The lack of media examination of this trial, why it got as far as it did, and what role should the police should play in the justice system, means that our justice system has escaped yet again its urgently needed examination and review. In my previous posting, I suggest that the police be deprived of their role as prosecutor. I would like to see the setting up of what I have called a "Courts Office", who would take on the function of investigating and prosecuting criminal offences. The "Courts Office" would have as their overriding function, "to find the truth of the matter", their mission statement as it were, noting here that the truth of the matter is not necessarily achieved by a succesful prosecution. They would employ the police as their agents, to investigate, to interview, to do the footwork.
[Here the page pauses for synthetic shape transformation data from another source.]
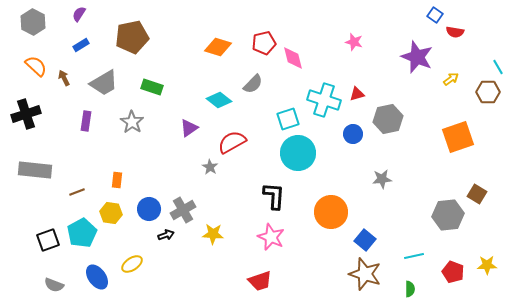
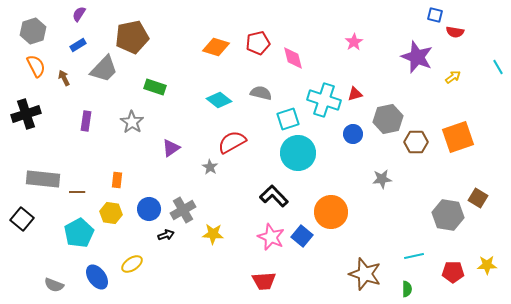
blue square at (435, 15): rotated 21 degrees counterclockwise
gray hexagon at (33, 22): moved 9 px down; rotated 15 degrees clockwise
pink star at (354, 42): rotated 24 degrees clockwise
red pentagon at (264, 43): moved 6 px left
blue rectangle at (81, 45): moved 3 px left
orange diamond at (218, 47): moved 2 px left
orange semicircle at (36, 66): rotated 20 degrees clockwise
yellow arrow at (451, 79): moved 2 px right, 2 px up
gray trapezoid at (104, 83): moved 14 px up; rotated 16 degrees counterclockwise
gray semicircle at (253, 84): moved 8 px right, 9 px down; rotated 120 degrees counterclockwise
green rectangle at (152, 87): moved 3 px right
brown hexagon at (488, 92): moved 72 px left, 50 px down
red triangle at (357, 94): moved 2 px left
purple triangle at (189, 128): moved 18 px left, 20 px down
gray rectangle at (35, 170): moved 8 px right, 9 px down
brown line at (77, 192): rotated 21 degrees clockwise
brown square at (477, 194): moved 1 px right, 4 px down
black L-shape at (274, 196): rotated 48 degrees counterclockwise
gray hexagon at (448, 215): rotated 16 degrees clockwise
cyan pentagon at (82, 233): moved 3 px left
black square at (48, 240): moved 26 px left, 21 px up; rotated 30 degrees counterclockwise
blue square at (365, 240): moved 63 px left, 4 px up
red pentagon at (453, 272): rotated 20 degrees counterclockwise
red trapezoid at (260, 281): moved 4 px right; rotated 15 degrees clockwise
green semicircle at (410, 289): moved 3 px left
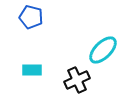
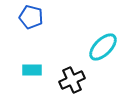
cyan ellipse: moved 3 px up
black cross: moved 5 px left
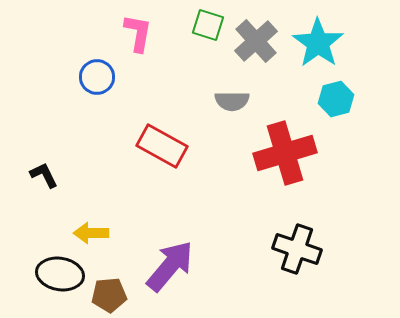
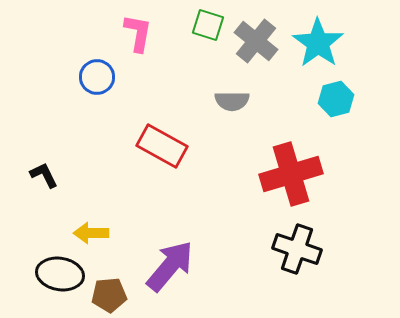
gray cross: rotated 9 degrees counterclockwise
red cross: moved 6 px right, 21 px down
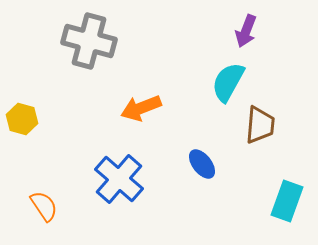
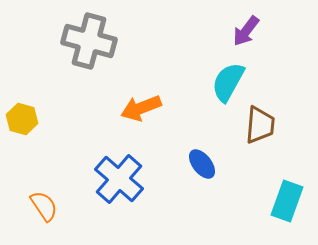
purple arrow: rotated 16 degrees clockwise
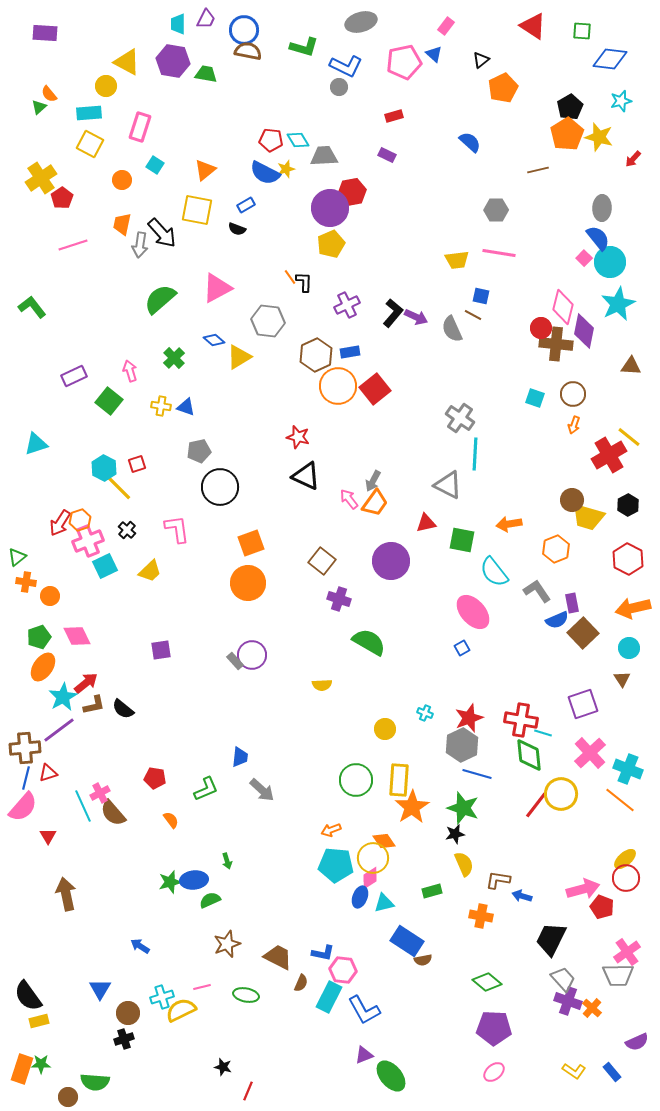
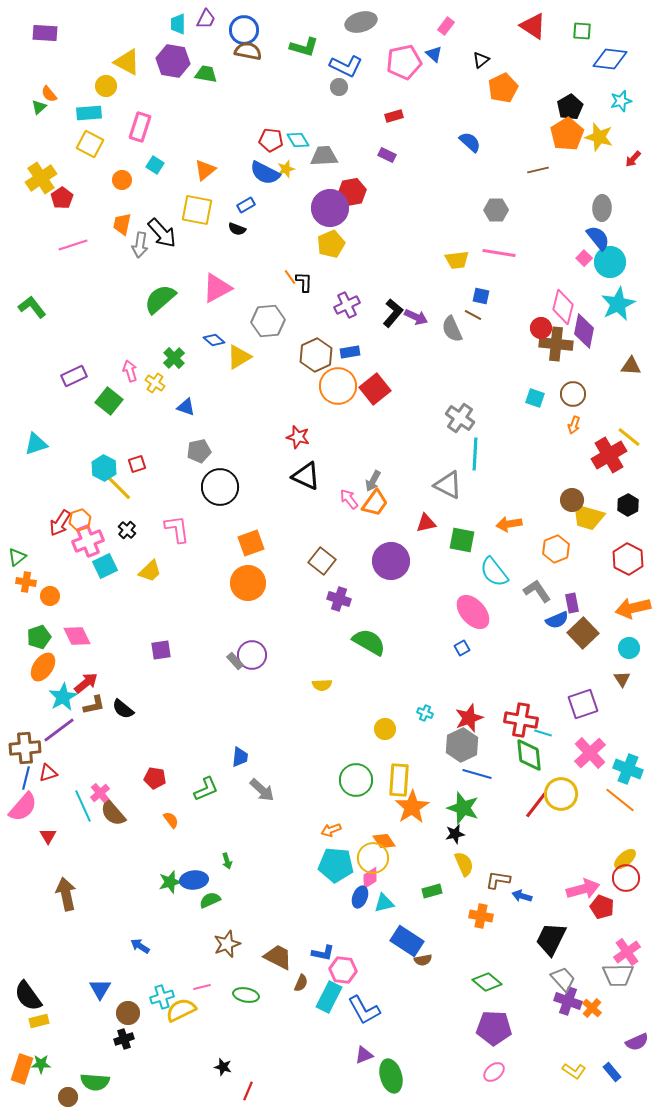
gray hexagon at (268, 321): rotated 12 degrees counterclockwise
yellow cross at (161, 406): moved 6 px left, 23 px up; rotated 24 degrees clockwise
pink cross at (100, 793): rotated 12 degrees counterclockwise
green ellipse at (391, 1076): rotated 24 degrees clockwise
The Courts Office would be charged to ensure fairness. e.g. the defence should be given all necessary materials, the defence should be assisted in finding their own expert witnesses to refute other witnesses, if such are needed, and the Courts Office should not be pressured to prosecute if the evidence is flimsy or unsafe. Defence solicitors should be able to approach the Courts Office if they have problems with the way the police are working, or suspect bias in their investigation. The Courts Office should be able to hold the police accountable for the way their investigation is conducted.

If we fail to change our justice system, we will continue to see cases such as the rape case that was thrown out, the pack-rape case that I mention here at the end of the page and we will suffer many more miscarriages of justice, or at least the accused will. There are moves afoot to change our appeals system, with the possible establishment of a Criminal Cases Review Authority, (see my page on miscarriages of justice here) which certainly is needed, but how much better to get things right in the first instance. We can, and we should, do both.